Hello There,
In this post I will share my opinion on the current Bitcoin quantum computing debate. There is a lot of noise out there and I think most of it is driven by panic rather than principle.
Intro:
Let me start with the foundation: Not your keys, not your coins.
This is not just a saying. It is the contract every Bitcoin participant accepted when they chose to use the network. Satoshi included. Any proposal that violates this contract regardless of the justification is a proposal against Bitcoin itself.
BIP-361 violates it. That is my position and I will explain why.
The Actual Threat:
Before panicking, it helps to understand what is actually vulnerable.
Not all Bitcoin is equally exposed to quantum attacks. The exposure depends on whether your public key has ever been revealed on-chain:
- P2PK addresses: Satoshi’s coins fall here. Public key is permanently on-chain and visible today.
- Reused P2PKH addresses: public key was exposed when you spent from them the first time.
- Taproot key-path spends: public key revealed on spending.
- Never-spent addresses: significantly safer. A quantum computer has nothing to work from if your public key was never broadcast.
As of early 2026, roughly 34% of all Bitcoin supply has an exposed public key on-chain. That is the real attack surface. The remaining 66% is relatively safe for holders who follow one rule: never reuse an address.
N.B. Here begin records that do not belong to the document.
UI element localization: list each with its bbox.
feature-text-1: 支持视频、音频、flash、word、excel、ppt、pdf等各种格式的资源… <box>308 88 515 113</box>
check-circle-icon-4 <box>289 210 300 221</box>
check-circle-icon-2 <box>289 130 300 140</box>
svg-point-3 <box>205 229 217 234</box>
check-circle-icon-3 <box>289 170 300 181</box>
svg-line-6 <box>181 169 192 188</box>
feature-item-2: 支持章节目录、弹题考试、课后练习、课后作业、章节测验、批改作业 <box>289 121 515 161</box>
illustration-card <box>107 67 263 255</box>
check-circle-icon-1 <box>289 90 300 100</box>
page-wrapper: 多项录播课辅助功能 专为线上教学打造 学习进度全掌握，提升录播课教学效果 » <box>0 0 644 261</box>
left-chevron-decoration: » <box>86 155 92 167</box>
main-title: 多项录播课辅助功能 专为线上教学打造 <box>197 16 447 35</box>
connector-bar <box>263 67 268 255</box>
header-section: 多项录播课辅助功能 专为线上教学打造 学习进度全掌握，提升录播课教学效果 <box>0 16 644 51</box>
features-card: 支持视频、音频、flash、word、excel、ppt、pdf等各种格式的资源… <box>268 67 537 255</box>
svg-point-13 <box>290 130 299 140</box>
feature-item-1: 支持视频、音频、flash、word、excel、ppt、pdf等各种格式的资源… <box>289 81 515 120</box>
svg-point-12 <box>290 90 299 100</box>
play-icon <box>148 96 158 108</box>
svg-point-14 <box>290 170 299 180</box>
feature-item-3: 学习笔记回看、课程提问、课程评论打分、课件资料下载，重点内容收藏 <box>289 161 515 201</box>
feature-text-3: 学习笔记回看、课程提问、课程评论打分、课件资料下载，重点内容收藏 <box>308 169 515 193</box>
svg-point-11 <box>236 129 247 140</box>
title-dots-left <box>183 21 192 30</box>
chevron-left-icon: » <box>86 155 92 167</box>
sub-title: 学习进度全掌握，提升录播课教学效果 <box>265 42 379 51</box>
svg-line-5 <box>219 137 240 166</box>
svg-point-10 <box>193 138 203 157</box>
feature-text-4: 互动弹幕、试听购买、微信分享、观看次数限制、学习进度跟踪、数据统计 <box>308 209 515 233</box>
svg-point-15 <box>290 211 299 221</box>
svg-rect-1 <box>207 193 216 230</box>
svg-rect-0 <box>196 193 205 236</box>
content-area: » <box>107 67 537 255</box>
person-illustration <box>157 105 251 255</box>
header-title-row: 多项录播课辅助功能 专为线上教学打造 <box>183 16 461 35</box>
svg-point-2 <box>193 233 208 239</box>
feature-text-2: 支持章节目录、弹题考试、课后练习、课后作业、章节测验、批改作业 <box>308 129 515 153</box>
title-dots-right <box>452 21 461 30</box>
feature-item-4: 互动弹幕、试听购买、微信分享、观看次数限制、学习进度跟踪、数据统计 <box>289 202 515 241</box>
This distinction matters. The threat is real but it is not universal.
Why BIP-361 is Wrong:
BIP-361 proposes invalidating ECDSA and Schnorr signatures after a deadline, effectively freezing any coins that haven’t migrated. It frames this as a technical scheme migration. In practice it freezes coins by killing the signature scheme those coins depend on. The end result is the same and your coins are gone.
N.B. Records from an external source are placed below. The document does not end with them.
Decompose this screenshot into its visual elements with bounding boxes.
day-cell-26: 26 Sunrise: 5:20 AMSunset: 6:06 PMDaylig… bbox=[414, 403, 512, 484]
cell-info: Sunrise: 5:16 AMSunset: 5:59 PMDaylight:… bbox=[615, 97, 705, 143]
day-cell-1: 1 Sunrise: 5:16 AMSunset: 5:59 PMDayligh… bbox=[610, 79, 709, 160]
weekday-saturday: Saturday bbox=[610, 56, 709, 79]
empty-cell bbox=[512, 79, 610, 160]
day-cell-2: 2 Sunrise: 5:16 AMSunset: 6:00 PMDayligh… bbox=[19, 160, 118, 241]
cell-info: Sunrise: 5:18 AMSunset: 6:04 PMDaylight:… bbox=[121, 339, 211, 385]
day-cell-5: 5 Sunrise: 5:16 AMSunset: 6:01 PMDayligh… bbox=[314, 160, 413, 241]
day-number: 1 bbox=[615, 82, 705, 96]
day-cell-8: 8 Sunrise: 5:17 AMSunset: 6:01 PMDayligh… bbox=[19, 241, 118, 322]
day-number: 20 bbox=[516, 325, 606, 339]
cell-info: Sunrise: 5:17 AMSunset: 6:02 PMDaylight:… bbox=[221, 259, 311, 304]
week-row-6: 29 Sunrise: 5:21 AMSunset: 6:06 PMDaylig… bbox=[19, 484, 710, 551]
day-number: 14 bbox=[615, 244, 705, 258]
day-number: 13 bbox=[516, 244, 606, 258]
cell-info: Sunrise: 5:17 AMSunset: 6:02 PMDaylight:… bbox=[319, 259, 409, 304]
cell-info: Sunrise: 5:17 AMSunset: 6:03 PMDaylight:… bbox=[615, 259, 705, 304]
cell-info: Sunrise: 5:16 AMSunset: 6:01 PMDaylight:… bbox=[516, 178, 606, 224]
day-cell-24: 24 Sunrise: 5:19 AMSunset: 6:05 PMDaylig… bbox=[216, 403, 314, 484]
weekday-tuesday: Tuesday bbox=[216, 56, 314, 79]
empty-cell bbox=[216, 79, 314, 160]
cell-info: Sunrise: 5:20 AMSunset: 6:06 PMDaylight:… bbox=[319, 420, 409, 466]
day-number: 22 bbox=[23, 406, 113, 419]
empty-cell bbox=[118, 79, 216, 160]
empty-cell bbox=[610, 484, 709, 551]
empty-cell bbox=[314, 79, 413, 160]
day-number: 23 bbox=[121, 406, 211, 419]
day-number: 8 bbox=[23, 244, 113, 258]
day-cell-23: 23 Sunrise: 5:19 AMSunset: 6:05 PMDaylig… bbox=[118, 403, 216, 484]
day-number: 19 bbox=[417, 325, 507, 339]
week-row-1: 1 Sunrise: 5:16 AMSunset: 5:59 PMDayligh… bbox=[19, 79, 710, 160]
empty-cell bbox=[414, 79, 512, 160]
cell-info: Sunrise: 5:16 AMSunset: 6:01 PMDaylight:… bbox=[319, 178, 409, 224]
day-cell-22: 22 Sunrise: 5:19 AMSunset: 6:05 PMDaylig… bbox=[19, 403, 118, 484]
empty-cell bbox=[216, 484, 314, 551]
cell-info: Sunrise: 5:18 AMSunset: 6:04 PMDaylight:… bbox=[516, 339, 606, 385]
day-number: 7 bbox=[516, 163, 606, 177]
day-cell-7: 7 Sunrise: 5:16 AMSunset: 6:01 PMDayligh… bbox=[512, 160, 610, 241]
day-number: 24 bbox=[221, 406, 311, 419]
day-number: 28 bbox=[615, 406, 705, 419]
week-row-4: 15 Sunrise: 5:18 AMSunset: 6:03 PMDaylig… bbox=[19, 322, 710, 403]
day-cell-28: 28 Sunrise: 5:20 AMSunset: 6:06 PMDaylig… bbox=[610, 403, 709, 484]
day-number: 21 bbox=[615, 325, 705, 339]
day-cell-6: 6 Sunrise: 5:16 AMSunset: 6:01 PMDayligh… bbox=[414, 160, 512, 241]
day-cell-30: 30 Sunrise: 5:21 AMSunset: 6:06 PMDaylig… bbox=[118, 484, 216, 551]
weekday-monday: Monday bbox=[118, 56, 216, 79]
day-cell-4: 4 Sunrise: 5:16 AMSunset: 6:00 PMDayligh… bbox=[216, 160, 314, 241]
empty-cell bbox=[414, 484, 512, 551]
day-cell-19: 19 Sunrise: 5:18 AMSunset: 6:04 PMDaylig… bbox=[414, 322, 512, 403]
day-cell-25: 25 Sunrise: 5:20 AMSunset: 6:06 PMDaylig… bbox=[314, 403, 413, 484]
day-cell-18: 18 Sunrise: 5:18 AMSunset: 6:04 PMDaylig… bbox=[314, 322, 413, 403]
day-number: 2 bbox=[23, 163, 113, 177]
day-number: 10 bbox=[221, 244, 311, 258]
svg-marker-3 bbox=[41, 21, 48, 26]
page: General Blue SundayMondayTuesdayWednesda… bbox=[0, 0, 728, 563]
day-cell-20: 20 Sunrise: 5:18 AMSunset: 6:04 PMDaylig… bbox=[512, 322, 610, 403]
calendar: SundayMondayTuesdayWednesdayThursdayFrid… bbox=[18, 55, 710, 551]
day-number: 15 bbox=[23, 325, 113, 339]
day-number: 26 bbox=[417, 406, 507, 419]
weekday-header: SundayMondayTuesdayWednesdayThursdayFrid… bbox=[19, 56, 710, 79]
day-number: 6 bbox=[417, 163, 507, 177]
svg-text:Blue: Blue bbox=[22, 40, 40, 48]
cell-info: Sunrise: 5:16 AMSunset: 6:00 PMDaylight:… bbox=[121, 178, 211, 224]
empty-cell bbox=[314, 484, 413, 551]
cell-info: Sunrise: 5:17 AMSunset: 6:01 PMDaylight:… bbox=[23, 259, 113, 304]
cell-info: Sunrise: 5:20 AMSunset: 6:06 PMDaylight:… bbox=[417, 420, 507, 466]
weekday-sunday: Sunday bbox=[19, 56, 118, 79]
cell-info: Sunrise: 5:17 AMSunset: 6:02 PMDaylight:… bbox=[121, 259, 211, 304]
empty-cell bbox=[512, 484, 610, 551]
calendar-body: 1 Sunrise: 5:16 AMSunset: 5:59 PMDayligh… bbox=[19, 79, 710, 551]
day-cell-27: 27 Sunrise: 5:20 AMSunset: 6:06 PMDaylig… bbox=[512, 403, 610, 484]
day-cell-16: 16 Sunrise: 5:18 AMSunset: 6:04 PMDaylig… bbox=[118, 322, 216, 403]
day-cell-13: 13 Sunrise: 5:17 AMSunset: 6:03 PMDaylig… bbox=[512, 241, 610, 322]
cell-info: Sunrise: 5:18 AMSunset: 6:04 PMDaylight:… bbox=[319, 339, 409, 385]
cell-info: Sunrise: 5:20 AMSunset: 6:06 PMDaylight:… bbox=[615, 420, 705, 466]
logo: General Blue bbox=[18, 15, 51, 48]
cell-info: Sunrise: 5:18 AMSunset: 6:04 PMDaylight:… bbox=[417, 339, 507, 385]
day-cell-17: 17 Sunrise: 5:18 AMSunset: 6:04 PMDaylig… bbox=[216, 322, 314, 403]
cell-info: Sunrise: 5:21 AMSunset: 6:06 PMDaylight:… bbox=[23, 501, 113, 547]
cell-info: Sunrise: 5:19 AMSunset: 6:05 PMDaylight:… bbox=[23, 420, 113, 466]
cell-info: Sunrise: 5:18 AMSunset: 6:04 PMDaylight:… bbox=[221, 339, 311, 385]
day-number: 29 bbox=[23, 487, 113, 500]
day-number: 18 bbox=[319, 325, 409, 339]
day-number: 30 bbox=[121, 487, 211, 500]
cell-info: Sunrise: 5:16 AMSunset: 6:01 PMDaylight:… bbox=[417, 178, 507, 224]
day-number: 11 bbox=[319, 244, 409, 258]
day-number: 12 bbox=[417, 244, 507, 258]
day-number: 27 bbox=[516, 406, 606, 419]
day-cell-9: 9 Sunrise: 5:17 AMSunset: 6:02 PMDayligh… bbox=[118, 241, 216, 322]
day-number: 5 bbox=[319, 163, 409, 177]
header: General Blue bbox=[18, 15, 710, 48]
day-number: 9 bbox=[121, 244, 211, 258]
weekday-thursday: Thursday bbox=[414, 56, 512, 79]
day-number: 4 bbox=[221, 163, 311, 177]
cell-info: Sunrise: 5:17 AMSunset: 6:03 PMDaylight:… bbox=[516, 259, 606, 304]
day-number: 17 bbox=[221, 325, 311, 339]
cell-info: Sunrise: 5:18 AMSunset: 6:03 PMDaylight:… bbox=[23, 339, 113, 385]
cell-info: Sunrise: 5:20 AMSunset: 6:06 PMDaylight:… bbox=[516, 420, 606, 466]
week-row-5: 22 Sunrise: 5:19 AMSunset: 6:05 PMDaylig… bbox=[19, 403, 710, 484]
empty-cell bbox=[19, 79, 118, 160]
There are also serious technical problems with the proposal:
- No agreed post-quantum signature scheme. The current candidates ( SPHINCS+, Dilithium, Falcon ) each carry different tradeoffs. Choosing wrongly and baking it into consensus is worse than waiting.
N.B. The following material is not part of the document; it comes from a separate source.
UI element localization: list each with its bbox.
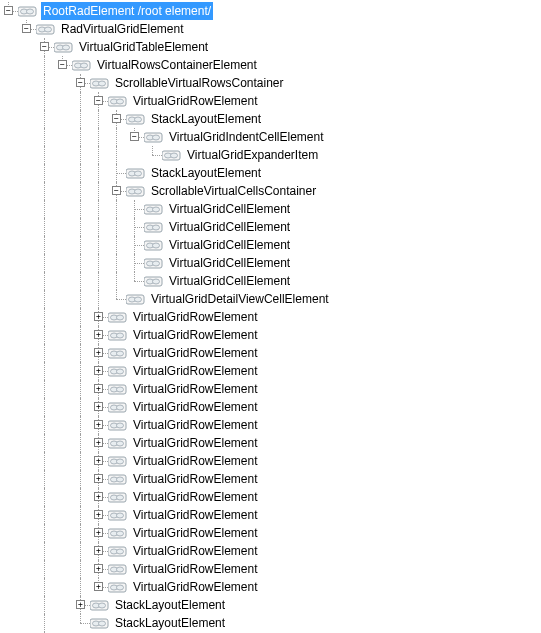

- Block size implications are unresolved. Post-quantum signatures are dramatically larger than ECDSA. SPHINCS+ is 8,000 bytes versus ECDSA’s 72 bytes. Without solving this the migration creates a fee crisis that prices out ordinary holders while whales move comfortably.
- The node-to-wallet-to-user upgrade pipeline takes time. Even after node consensus activates a new scheme, hardware wallet firmware needs security audits and updates. Users need time to act. The effective window for ordinary holders is far shorter than the headline deadline suggests.
IMHO BIP-361 is an act of laziness and capitulation. The engineering problems are hard and the deadline is a political shortcut.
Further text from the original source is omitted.